The conversion process is not technically perfect and introduces formatting errors that have to be manually identified and corrected. Text within images may not be properly converted, sentences are often broken with hard returns at line breaks, and text boxes are created where unnecessary. Cleaning that up is painstaking work and subject to human error despite every effort to achieve perfection. Naturally, the time and effort required has to be charged back to the project.

Types of materials where original source files matter most

  • Product and/or service brochures
  • Advertising materials such as flyers and print ads
  • Business presentations
  • Corporate communications

TSPs translate text from PDFs regularly

Working with PDFs is not a problem for TSPs, but it is a challenge. A qualified TSP will be experienced at the extraction and handling of the manual portions, and will return the translated document to you in PDF format, if requested.
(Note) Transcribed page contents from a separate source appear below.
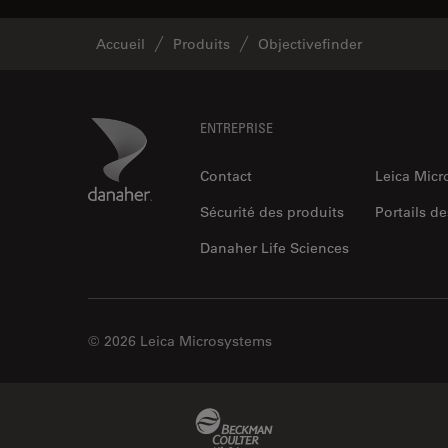
Accueil
Produits
Objectivefinder
Footer
Danaher Logo
ENTREPRISE
Contact
Leica Mic
Sécurité des produits
Portails de
Danaher Life Sciences
© 2026 Leica Microsystems
Beckman Coulter Link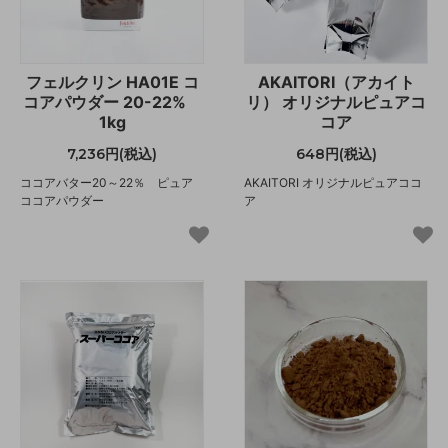
フェルクリン HA01E コ
AKAITORI（アカイト
コアパウダー 20-22%
リ） オリジナルピュアコ
1kg
コア
7,236円(税込)
648円(税込)
ココアバター20～22％ ピュア
AKAITORI オリジナルピュアココ
ココアパウダー
ア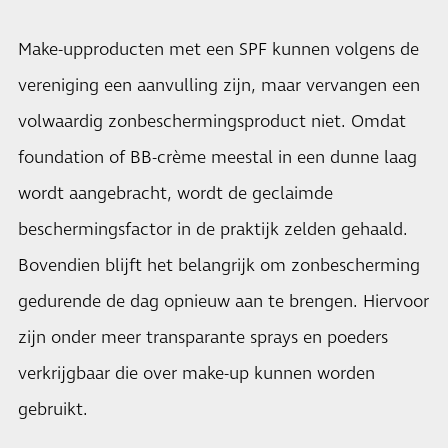
Make-upproducten met een SPF kunnen volgens de
vereniging een aanvulling zijn, maar vervangen een
volwaardig zonbeschermingsproduct niet. Omdat
foundation of BB-crème meestal in een dunne laag
wordt aangebracht, wordt de geclaimde
beschermingsfactor in de praktijk zelden gehaald.
Bovendien blijft het belangrijk om zonbescherming
gedurende de dag opnieuw aan te brengen. Hiervoor
zijn onder meer transparante sprays en poeders
verkrijgbaar die over make-up kunnen worden
gebruikt.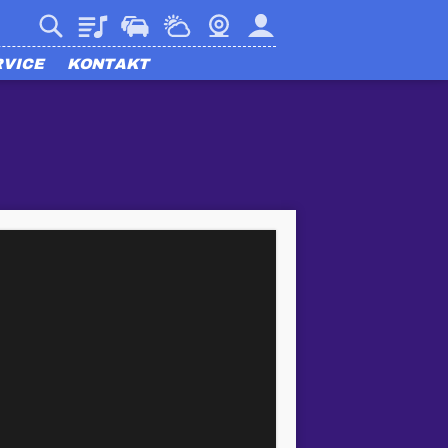
Playlist
Verkehr
Wetter
Webcam
Mein harmony
RVICE
KONTAKT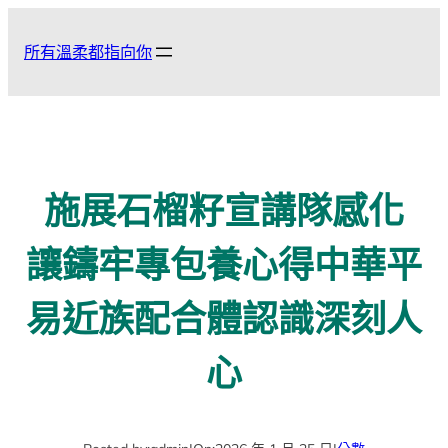
跳
至
所有溫柔都指向你
主
要
內
容
施展石榴籽宣講隊感化
讓鑄牢專包養心得中華平
易近族配合體認識深刻人
心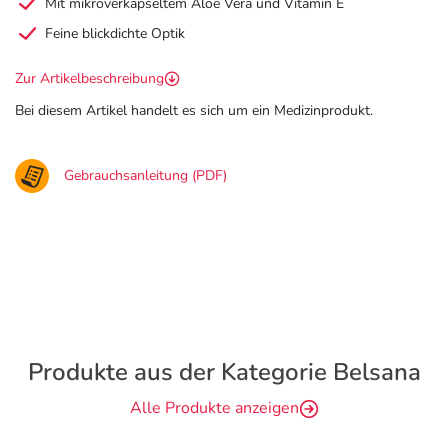
Mit mikroverkapseltem Aloe Vera und Vitamin E
Feine blickdichte Optik
Zur Artikelbeschreibung
Bei diesem Artikel handelt es sich um ein Medizinprodukt.
Gebrauchsanleitung (PDF)
Produkte aus der Kategorie Belsana
Alle Produkte anzeigen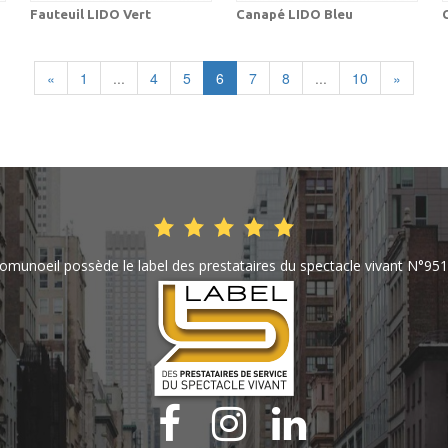
Fauteuil LIDO Vert
Canapé LIDO Bleu
«
1
...
4
5
6
7
8
...
10
»
omunoeil possède le label des prestataires du spectacle vivant N°951


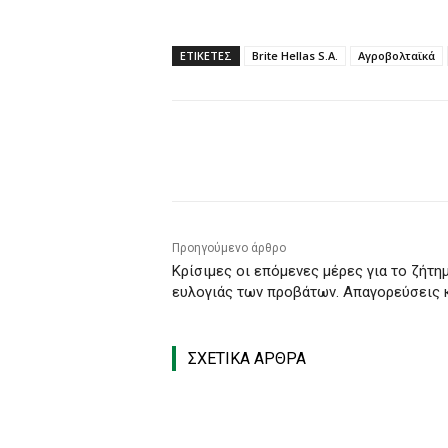
ΕΤΙΚΕΤΕΣ
Brite Hellas S.A.
Αγροβολταϊκά
Κοινοποίηση
Προηγούμενο άρθρο
Κρίσιμες οι επόμενες μέρες για το ζήτη
ευλογιάς των προβάτων. Απαγορεύσεις 
ΣΧΕΤΙΚΑ ΑΡΘΡΑ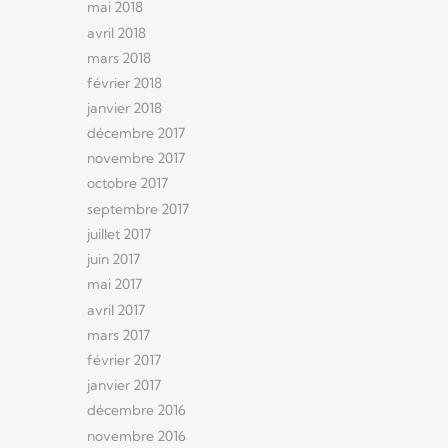
mai 2018
avril 2018
mars 2018
février 2018
janvier 2018
décembre 2017
novembre 2017
octobre 2017
septembre 2017
juillet 2017
juin 2017
mai 2017
avril 2017
mars 2017
février 2017
janvier 2017
décembre 2016
novembre 2016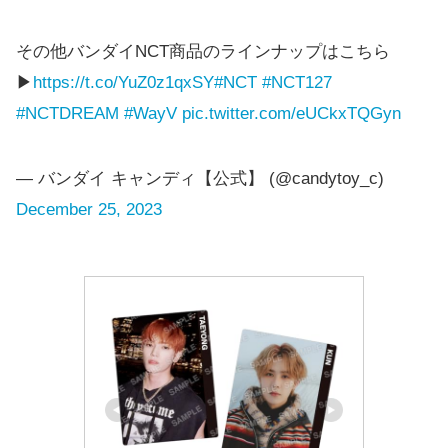
その他バンダイNCT商品のラインナップはこちら
▶
https://t.co/YuZ0z1qxSY
#NCT
#NCT127
#NCTDREAM
#WayV
pic.twitter.com/eUCkxTQGyn
— バンダイ キャンディ【公式】 (@candytoy_c)
December 25, 2023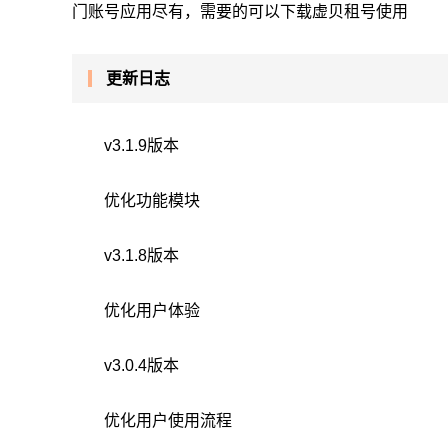
门账号应用尽有，需要的可以下载虚贝租号使用
更新日志
v3.1.9版本
优化功能模块
v3.1.8版本
优化用户体验
v3.0.4版本
优化用户使用流程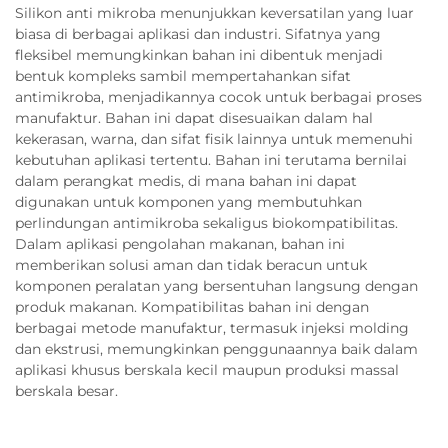
Silikon anti mikroba menunjukkan keversatilan yang luar
biasa di berbagai aplikasi dan industri. Sifatnya yang
fleksibel memungkinkan bahan ini dibentuk menjadi
bentuk kompleks sambil mempertahankan sifat
antimikroba, menjadikannya cocok untuk berbagai proses
manufaktur. Bahan ini dapat disesuaikan dalam hal
kekerasan, warna, dan sifat fisik lainnya untuk memenuhi
kebutuhan aplikasi tertentu. Bahan ini terutama bernilai
dalam perangkat medis, di mana bahan ini dapat
digunakan untuk komponen yang membutuhkan
perlindungan antimikroba sekaligus biokompatibilitas.
Dalam aplikasi pengolahan makanan, bahan ini
memberikan solusi aman dan tidak beracun untuk
komponen peralatan yang bersentuhan langsung dengan
produk makanan. Kompatibilitas bahan ini dengan
berbagai metode manufaktur, termasuk injeksi molding
dan ekstrusi, memungkinkan penggunaannya baik dalam
aplikasi khusus berskala kecil maupun produksi massal
berskala besar.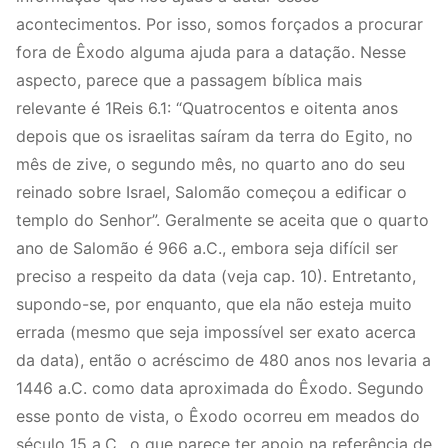
acontecimentos. Por isso, somos forçados a procurar
fora de Êxodo alguma ajuda para a datação. Nesse
aspecto, parece que a passagem bíblica mais
relevante é 1Reis 6.1: “Quatrocentos e oitenta anos
depois que os israelitas saíram da terra do Egito, no
mês de zive, o segundo mês, no quarto ano do seu
reinado sobre Israel, Salomão começou a edificar o
templo do Senhor”. Geralmente se aceita que o quarto
ano de Salomão é 966 a.C., embora seja difícil ser
preciso a respeito da data (veja cap. 10). Entretanto,
supondo-se, por enquanto, que ela não esteja muito
errada (mesmo que seja impossível ser exato acerca
da data), então o acréscimo de 480 anos nos levaria a
1446 a.C. como data aproximada do Êxodo. Segundo
esse ponto de vista, o Êxodo ocorreu em meados do
século 15 a.C., o que parece ter apoio na referência de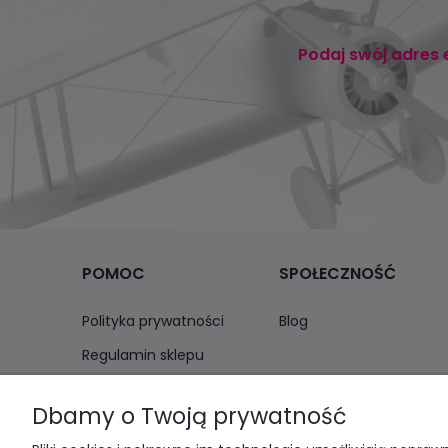
Podaj swój adres 
POMOC
SPOŁECZNOŚĆ
Polityka prywatności
Blog
Regulamin sklepu
Zwroty i reklamacje
Dbamy o Twoją prywatność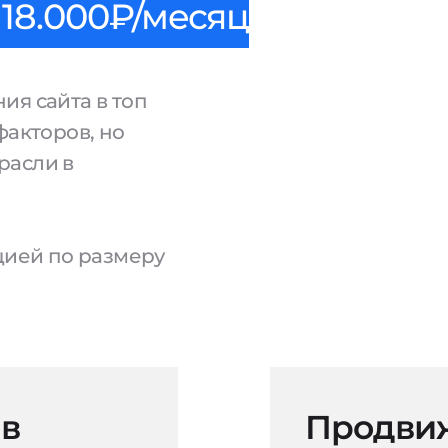
18.000₽/месяц
ия сайта в топ
факторов, но
расли в
ацией по размеру
 в
Продвиж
What are the gains of providing TSPs with a PDF?

From the perspective of a TSP, there are few gains compared to the option of using original source files. Actual gains will come the day that technology overcomes file conversion issues.

Tips for getting source files

If the source files of your document are on hand, you’ll obviously have no issue. But often, documents are created by others in your company or third parties.

Finding source details of an editable PDF document

Open your document, click “File” then click “Properties” from the drop-down menu to view the original file format and the person who generated the file. The most common file formats used are: MS Word, InDesign and Illustrator.

Unfortunately, the vast majority of business people are not educated about the nuances of translation production efficiencies (and most are not likely interested in learning about them). So asking for “original source files” may set off an alarm bell unnecessarily.

Remember these tips when requesting source files from others

A professional TSP is used to working with confidential documents and should have a data security policy which means there is no risk in providing them with source files;

  • There can be material costs savings (this will vary by project);
  • Using source files will improve consistency from one translation project to the next;
  • If you are in a rush, stress that a PDF requires conversion time and will cause you delays;
  • Avoid human errors. Original source files in a compatible format will contain all text required for translation and eliminate the need for manual intervention.


  1. Always try and provide your TSP with original source text files.
  2. PDF documents cannot be edited and must be converted into another format, such as

MS Word, in order to move through the translation process.

  1. PDFs increase translation costs, risks of error and lengthen turnaround time.
  2. Using source text files improves consistency from one translation project to another.
  3. TSPs translate PDF files every day (source text files are not always available).
  4. A qualified TSP has data security policies so there is no risk sending them source text files.